156:名無しNIPPER[saga]
2019/11/23(土) 16:08:03.77 ID:1/ZkFkMM0
「辞めようと思えばいつでも辞められるからね」
素知らぬ顔で彼女は答えた。
ストローから口を離し、椅子の上であぐらを半分かいて店の天井を仰いでいる。
定規のアイツとはまるで正反対だ。
「そんなこと考えてダラダラ続けてたら、逆に辞める方が面倒くさくなってきちゃってさ」
「辞める方が、面倒?」
「うん」
これは誰にも言わないでほしいんだけど、と前置きを加えて彼女は続ける。
「辞めたらうるさく言う人がいるでしょ? きらりとか未央とか……あぁ、千夜ならアーニャかな。

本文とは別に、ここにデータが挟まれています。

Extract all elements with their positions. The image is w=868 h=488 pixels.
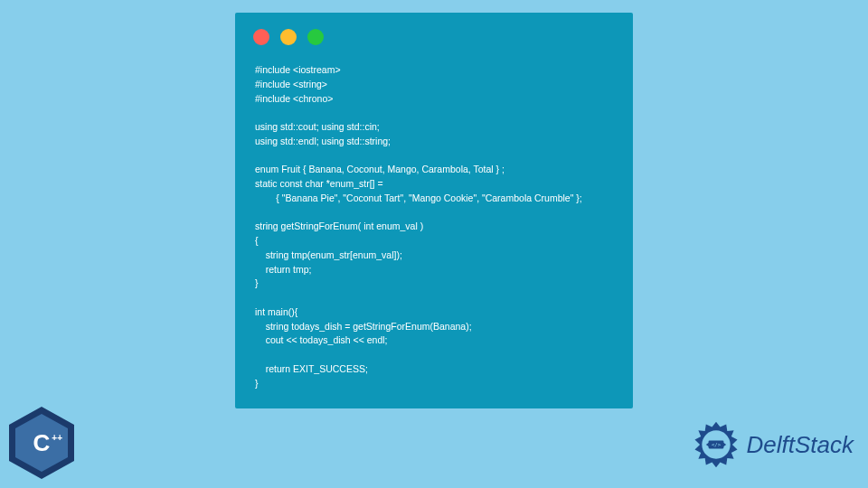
minimize-icon	[280, 29, 297, 45]
window-traffic-lights	[235, 13, 633, 54]
maximize-icon	[307, 29, 324, 45]
cpp-plusplus: ++	[52, 434, 62, 442]
gear-icon: </>	[691, 419, 741, 470]
brand-name: DelftStack	[747, 431, 854, 459]
cpp-language-badge: C ++	[9, 407, 74, 479]
svg-text:</>: </>	[711, 442, 721, 447]
cpp-letter: C	[33, 429, 51, 457]
close-icon	[253, 29, 269, 45]
delftstack-logo: </> DelftStack	[691, 419, 854, 470]
code-window: #include <iostream> #include <string> #i…	[235, 13, 633, 408]
code-content: #include <iostream> #include <string> #i…	[235, 54, 633, 399]
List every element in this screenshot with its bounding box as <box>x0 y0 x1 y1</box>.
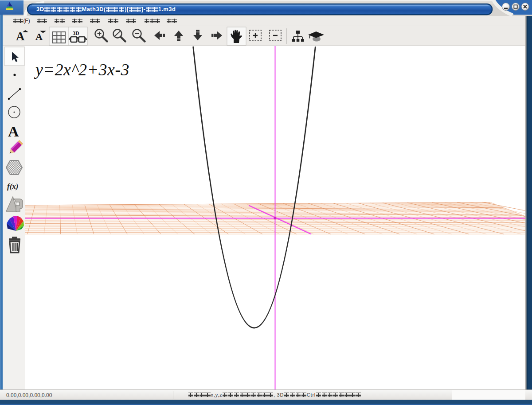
svg-text:f(x): f(x) <box>7 182 18 191</box>
svg-text:A: A <box>8 123 19 140</box>
svg-text:A: A <box>35 31 43 42</box>
svg-text:3D: 3D <box>73 30 79 36</box>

そういう連中にやいのやいの文句言われるくらいなら、惰性で今の状況を続けてた方がリスクは少ないかなって。
今も杏的には忙しいけど、適度にサボれるし、プロデューサーも杏の性格見越して仕事の量を調節してるんだとしたら大したもんだよね」
「つまり……シンデレラプロジェクトの皆さんに不和を与えないことを、杏さんは重要視していると?」
「そういう勘違いをする人がいるから、誰にも言わないでって話。
……って、あぁ、辞める千夜には関係ないか」
面倒くさそうに手を振り、再びオレンジジュースを手に取った。
「杏がどうってより、今は千夜の話でしょ。
ちとせのためになると思って辞めるんだって千夜が決めたんだったら、それでいいんじゃない。